Saturday, 4 June 2011

US employment growth slows, global output index rises

The economic reports on Friday were mixed.

In the US, Bloomberg reports that payrolls expanded at the slowest pace in eight months.

Payrolls grew at the slowest pace in eight months and the U.S. jobless rate unexpectedly climbed to 9.1 percent in May, reinforcing signs that a slowdown in the world’s largest economy is persisting into the second quarter.

Employers added a less-than-projected 54,000 jobs last month, after a revised 232,000 gain in April that was smaller than initially estimated, Labor Department figures showed today in Washington. The median forecast in a Bloomberg News survey called for payrolls to rise 165,000. The jobless rate climbed to the highest level this year from 9 percent a month earlier.

However, the ISM's non-manufacturing index rose in May.

Another report today showed service industries expanded faster than forecast in May. The Institute for Supply Management said its index of non-manufacturing businesses increased to 54.6 in May from 52.8 a month earlier. The median estimate of 74 economists surveyed by Bloomberg projected the measure would rise to 54. A reading above 50 signals expansion.
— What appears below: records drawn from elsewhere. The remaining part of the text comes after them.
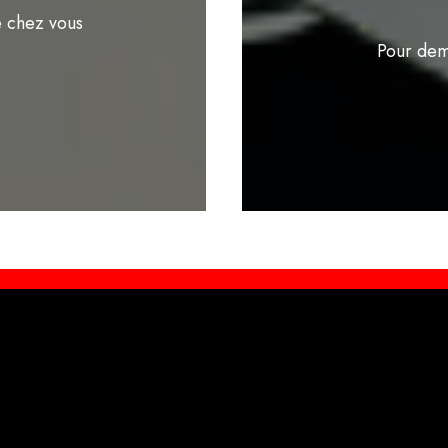
e chez vous
Pour dem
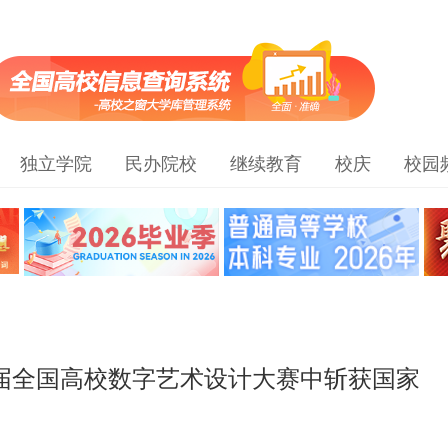
独立学院
民办院校
继续教育
校庆
校园
三届全国高校数字艺术设计大赛中斩获国家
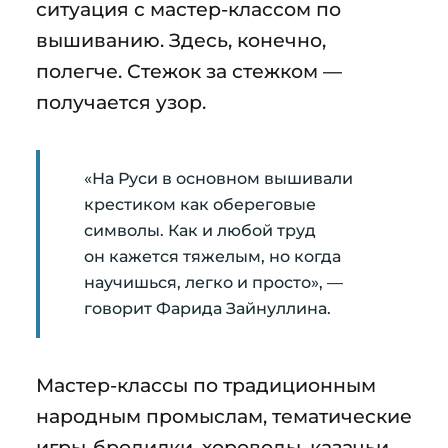
ситуация с мастер-классом по
вышиванию. Здесь, конечно,
полегче. Стежок за стежком —
получается узор.
«На Руси в основном вышивали
крестиком как обереговые
символы. Как и любой труд
он кажется тяжелым, но когда
научишься, легко и просто», —
говорит Фарида Зайнуллина.
Мастер-классы по традиционным
народным промыслам, тематические
игры-бродилки, хороводы, казачьи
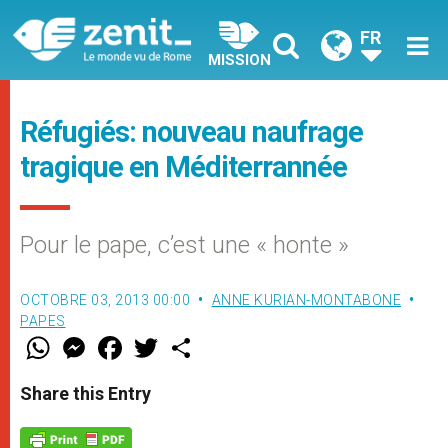
FR
MISSION
Réfugiés: nouveau naufrage
tragique en Méditerrannée
Pour le pape, c’est une « honte »
OCTOBRE 03, 2013 00:00
ANNE KURIAN-MONTABONE
PAPES
W
M
F
T
S
h
e
a
w
h
a
s
c
i
a
t
s
e
t
r
Share this Entry
s
e
b
t
e
A
n
o
e
p
g
o
r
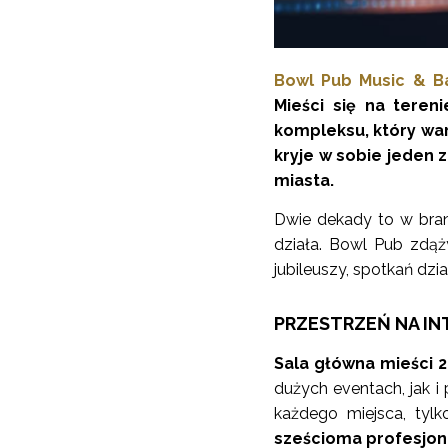
Bowl Pub Music & B
Mieści się na teren
kompleksu, który war
kryje w sobie jeden 
miasta.
Dwie dekady to w bran
działa. Bowl Pub zdąż
jubileuszy, spotkań dz
PRZESTRZEŃ NA I
Sala główna mieści 
dużych eventach, jak i 
każdego miejsca, tyl
sześcioma profesjona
In the euro area, Bloomberg reports that growth in services slowed in May but was higher than initially estimated.

European services and manufacturing growth slowed in May to the weakest in five months as economies from Germany to Spain and Italy reported faltering output.

A composite index based on a survey of euro-area purchasing managers in both industries fell to 55.8 from 57.8 in April, London-based Markit Economics said in a statement today. That’s above an initial estimate of 55.4 published on May 23. The index has been above 50, indicating growth, for 22 months...

The euro-area services indicator fell to 56 from 56.7 in April, today’s report showed...

The UK's service sector also slowed in May, according to Reuters:

The service sector grew at its slowest pace for three months in May, as public holidays held back activity, stoking worries that the economy's sluggish start to the year has persisted into the second quarter. The Market/CIPS headline services PMI index eased to 53.8 last month from 54.3 in April, the lowest reading since February and below the 54.1 consensus forecast...

Separate figures on Friday showed the volume of new British construction orders fell by 23 percent on the quarter in the first three months of 2011, the biggest decline since 1987.

Nevertheless, the overall global output index actually rose in May. From Reuters:

The world's private sector economy expanded at a slightly faster pace in May, with companies in emerging powers China, Brazil and Russia leading the way, a business survey showed on Friday.

JPMorgan's Global All-Industry Output Index, which is based on the results of purchasing managers surveys of thousands of companies worldwide, rose to 52.6 in May, up from April's 21-month low of 51.8.